Ora, não foi por falta de alerta: desde o ano passado, a Intercel cobra da Diretoria da Celesc a contratação de novos trabalhadores – especialmente na linha de ponta, como eletricistas e atendentes. Tarcísio e a trupe indicada por Jorginho ignoraram solenemente os apelos dos sindicatos e apostaram no pior cenário. Hoje faltam atendentes em diversos municípios do estado e os trabalhadores estão pagando o preço com a própria saúde – estão adoecendo. Há lojas da Celesc em determinadas cidades fechadas pois não há atendentes lotados naqueles municípios – violentando ainda mais a imagem da empresa.

Além da sobrecarga de trabalho pela falta de pessoal, atendentes comerciais sofrem por conta dos diversos problemas do novo sistema SAP-HANNA – também implementado na gestão Tarcísio. Empregados buscam os sindicatos diariamente para reclamar de bugs e outros problemas operacionais surgidos – como dificuldades de consumidores para pagamento das faturas com códigos de barras, adiamento de débito automático sem aviso prévio aos clientes e outras operações que necessitariam um treinamento mais adequado aos trabalhadores e que foi negligenciado pela gestão Tarcísio e toda a Diretoria. O alerta foi dado pelo jornal Linha Viva desde o mês de março (a partir da edição 1600, capa abaixo), mas, novamente, ignorado pela Direção da companhia. 

A situação na Celesc está tão grave, que até mesmo  jovens aprendizes – menores de idade – estão sofrendo na linha de frente da empresa com a indignação dos consumidores. Há relato de uma jovem que ficou tão estressada com a revolta dos clientes, que passou mal no local de trabalho.

A Intercel buscou a Direção da Celesc diversas vezes – desde antes da virada de chave dos sistemas -, primeiro alertando para os riscos da mudança e pedindo um adiamento e depois cobrando soluções para os problemas criados.

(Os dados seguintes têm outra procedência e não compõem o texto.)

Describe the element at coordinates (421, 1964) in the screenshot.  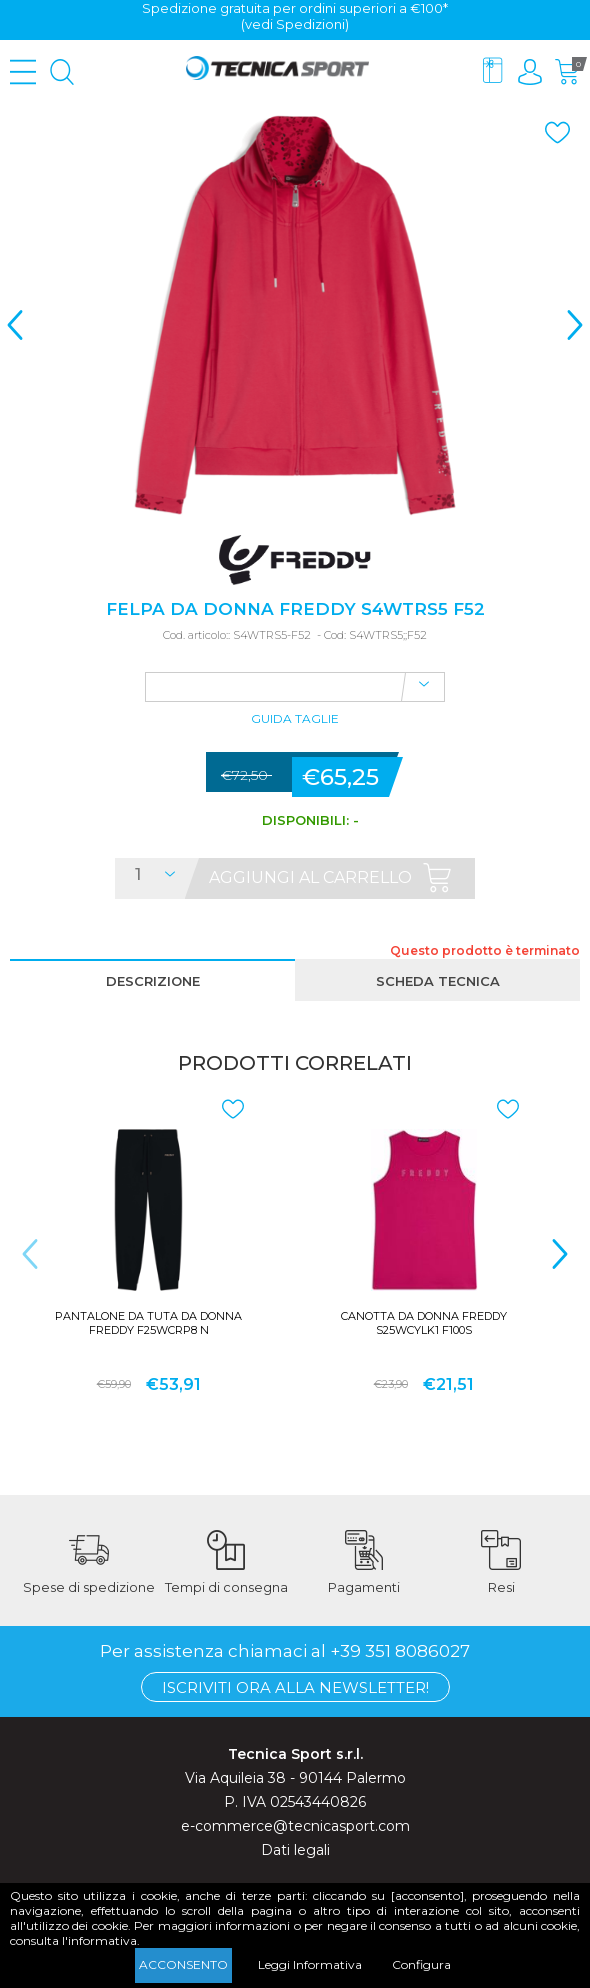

Outro questionamento comum entre a categoria é a falta de preparo da gestão Tarcísio para comunicar a população sobre os problemas que surgiriam com a mudança de sistemas. Apesar de ter realizado uma boa campanha prévia em jornais e em TV, a Celesc teria diversas outras possibilidades de se comunicar com a população – com orientações na própria fatura de energia, por SMS ou e-mail dos consumidores. Além disso, ao contrário do que se viu em gestões anteriores, quando o presidente da companhia dava a cara a tapa em diversas crises que envolveram o nome da empresa, Tarcísio se esconde, não explica os fatos à população e deixa que a equipe de comunicação da empresa faça o trabalho que deveria ser seu.

Por fim, não apenas o atendimento comercial vive um momento exacerbado de estresse. Eletricistas da Agência Regional Florianópolis vêm se desdobrando para dar conta de plantões e horas extras intermináveis. É que a empresa terceirizada que auxiliava as equipes de emergência teve seu contrato encerrado no mês passado. Como Tarcísio se nega a contratar novos eletricistas em quantidade suficiente – e sempre aposta no pior cenário para a empresa -, os eletricistas estão adoecendo para dar conta do recado e evitar que a imagem da empresa se deteriore ainda mais. 

A gestão Tarcísio está marcada como a gestão que apostou no caos. Faltam empregados, falta material, faltam camionetes suficientes para fazer um atendimento digno à população. Não é preciso ser vidente para vislubrar o futuro: presidente e Diretoria omissos, consequente queda na qualidade dos serviços e a justificativa para a privatização está pronta para ser colocada em prática.